What We Actually Did: Day 1
Once I got past feeling bad and being offended by the author in the beginning, I started to really believe that I could do this. I had decided. I picked a date. A Friday. I took the day off work and also the following Monday and Tuesday.
The book suggests that you start talking about “no more diapers” about a week before. So that’s what I did. I would tell the girls whenever I was changing them “On Friday, no more diapers!” And they would yell back excitedly “No More Diapers!”
It’s so funny because this book is soooo about the mom/dad who is executing the plan. The toddlers/kids can do it. This was not about them. It was about me.
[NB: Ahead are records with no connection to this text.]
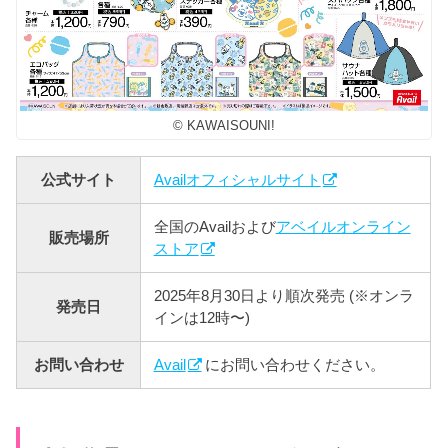
© KAWAISOUNI!
公式サイト
Availオフィシャルサイト
全国のAvailおよび
アベイルオンライン
販売場所
ストア
2025年8月30日より順次発売 (※オンラ
発売日
インは12時〜)
お問い合わせ
Avail
にお問い合わせください。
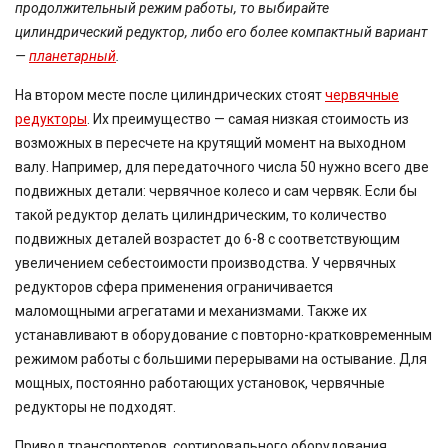
продолжительный режим работы, то выбирайте
цилиндрический редуктор, либо его более компактный вариант
—
планетарный
.
На втором месте после цилиндрических стоят
червячные
редукторы
. Их преимущество — самая низкая стоимость из
возможных в пересчете на крутящий момент на выходном
валу. Например, для передаточного числа 50 нужно всего две
подвижных детали: червячное колесо и сам червяк. Если бы
такой редуктор делать цилиндрическим, то количество
подвижных деталей возрастет до 6-8 с соответствующим
увеличением себестоимости производства. У червячных
редукторов сфера применения ограничивается
маломощными агрегатами и механизмами. Также их
устанавливают в оборудование с повторно-кратковременным
режимом работы с большими перерывами на остывание. Для
мощных, постоянно работающих установок, червячные
редукторы не подходят.
Привод транспортеров, сортировального оборудования,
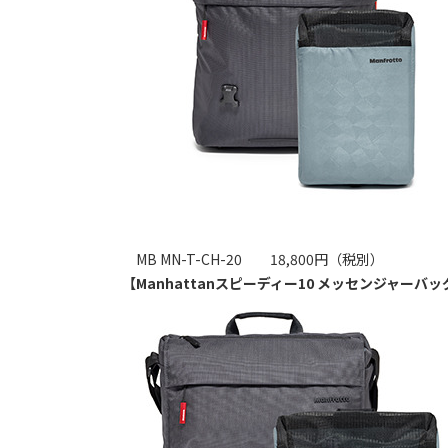
MB MN-T-CH-20 18,800円（税別）
【Manhattanスピーディー10 メッセンジャーバッ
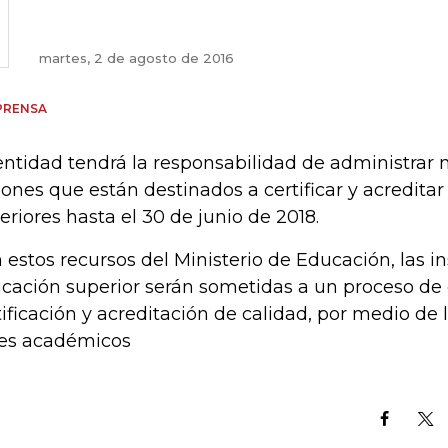
martes, 2 de agosto de 2016
PRENSA
entidad tendrá la responsabilidad de administrar 
lones que están destinados a certificar y acreditar
eriores hasta el 30 de junio de 2018.
 estos recursos del Ministerio de Educación, las i
cación superior serán sometidas a un proceso de 
tificación y acreditación de calidad, por medio d
es académicos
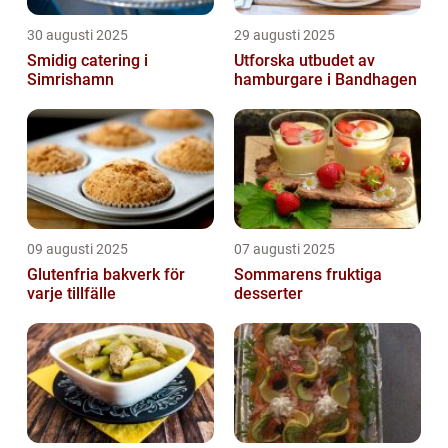
30 augusti 2025
29 augusti 2025
Smidig catering i
Utforska utbudet av
Simrishamn
hamburgare i Bandhagen
09 augusti 2025
07 augusti 2025
Glutenfria bakverk för
Sommarens fruktiga
varje tillfälle
desserter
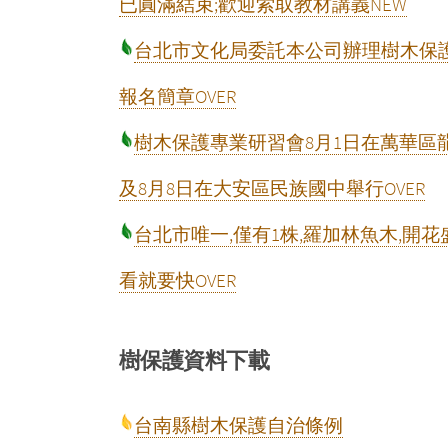
已圓滿結束;歡迎索取教材講義NEW
台北市文化局委託本公司辦理樹木保
報名簡章OVER
樹木保護專業研習會8月1日在萬華區
及8月8日在大安區民族國中舉行OVER
台北市唯一,僅有1株,羅加林魚木,開花
看就要快OVER
樹保護資料下載
台南縣樹木保護自治條例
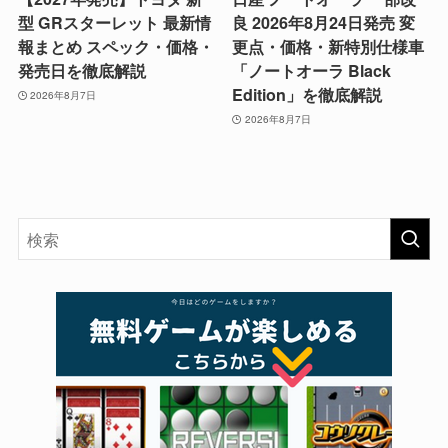
型 GRスターレット 最新情
良 2026年8月24日発売 変
報まとめ スペック・価格・
更点・価格・新特別仕様車
発売日を徹底解説
「ノートオーラ Black
Edition」を徹底解説
2026年8月7日
2026年8月7日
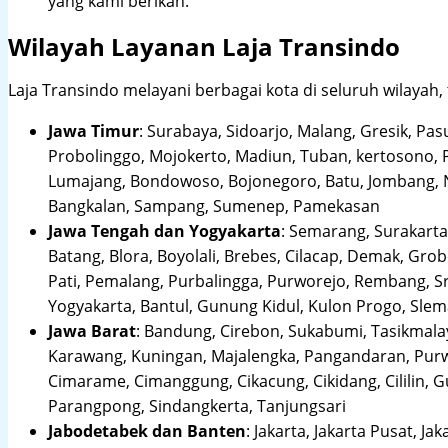
yang kami berikan.
Wilayah Layanan Laja Transindo
Laja Transindo melayani berbagai kota di seluruh wilayah,
Jawa Timur
:
Surabaya, Sidoarjo, Malang, Gresik, Pas
Probolinggo, Mojokerto, Madiun, Tuban, kertosono, 
Lumajang, Bondowoso, Bojonegoro, Batu, Jombang, Ng
Bangkalan, Sampang, Sumenep, Pamekasan
Jawa Tengah dan Yogyakarta
:
Semarang, Surakarta,
Batang, Blora, Boyolali, Brebes, Cilacap, Demak, Gr
Pati, Pemalang, Purbalingga, Purworejo, Rembang, 
Yogyakarta, Bantul, Gunung Kidul, Kulon Progo, Sle
Jawa Barat
:
Bandung, Cirebon, Sukabumi, Tasikmalay
Karawang, Kuningan, Majalengka, Pangandaran, Purwa
Cimarame, Cimanggung, Cikacung, Cikidang, Cililin,
Parangpong, Sindangkerta, Tanjungsari
Jabodetabek dan Banten
:
Jakarta, Jakarta Pusat, Jak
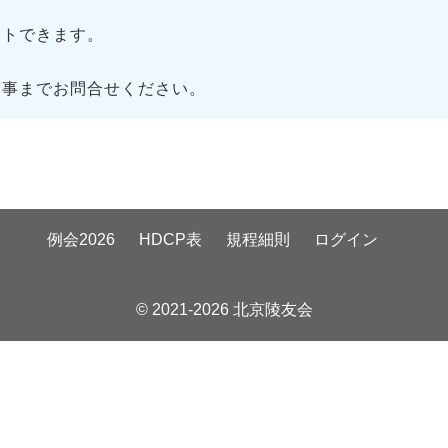
トできます。
幹事までお問合せください。
例会2026
HDCP表
規程細則
ログイン
© 2021-2026 北京陵友会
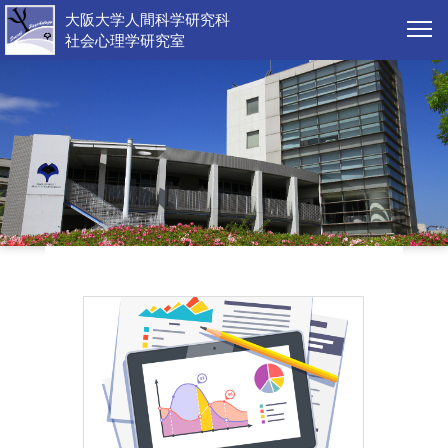
大阪大学人間科学研究科
社会心理学研究室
On Friday morning, I got up early, and re-listened to the most important chapter in the book about the first day. I moved the diaper changing station into the garage and took out the last bag of diapers along with the diaper bin.
The first day is the day to have your child run around the house naked, or at least bottomless. I offered our girls long-sleeved shirts so they wouldn’t be too uncomfortable or cold.
The big deal about the first day is that you as the parent need to be 100% focused on your child. Like you can’t be working, making phone calls, folding laundry, doing dishes.
I made sure I had as much of the house work taken care of ahead of time, and planned to not get anything done. This wasn’t easy for me to just not get things done, but it was necessary.
We ended up hanging out in our 3 year old’s room, watching Frozen for the first part of the day. I brought the little potty into her room and they actually used it a few times. I’m sure this wasn’t all by the book, but it worked fine for us.
The most important ingredients to the first day were that they were bottomless and I was 100% focused on their every move. I did allow myself to scroll through my phone so I didn’t completely pass out with boredom.
I definitely had to do the run through the house with a peeing child move several times with our 2 year-old. Our 3 year-old pretty much knew what to do from the start of the day. I might have gotten peed on about 3 times that day. Not too shabby.
Days 2 – 3 and Beyond
Days 2 and 3 were slightly more advanced versions of day 1. On day 3, I started putting them in dresses. When there were accidents we just reverted back to shirts only for the rest of the day.
The “3-day potty training” method out there is based on the idea that most kids get the basics after 3 days. But I like that this book is honest that it’s not all kids, and it’s not that they are fully potty trained in 3 days, in general.
Exactly one week after we started this process, I put them in pants and dresses. We’ve taken a few short walks around the block so far and everyone survived! Our next steps will be eventually getting them into underwear and pants, then actually going places in the car, and nighttime training.
So that’s where we are! This was one of those major milestones that was looming over my head and that I knew I had to take care of but wasn’t sure what to do or when I would find the time. The author makes a good point that you will never have a good time in your life that’s the “right” time to get this done. It’s not going to be perfect, but I feel so accomplished and also learned so many other things from this process, which I look forward to sharing in a future post.
I highly recommend this book for anyone who has struggled with getting clear on exactly what to do for potty training, as I did.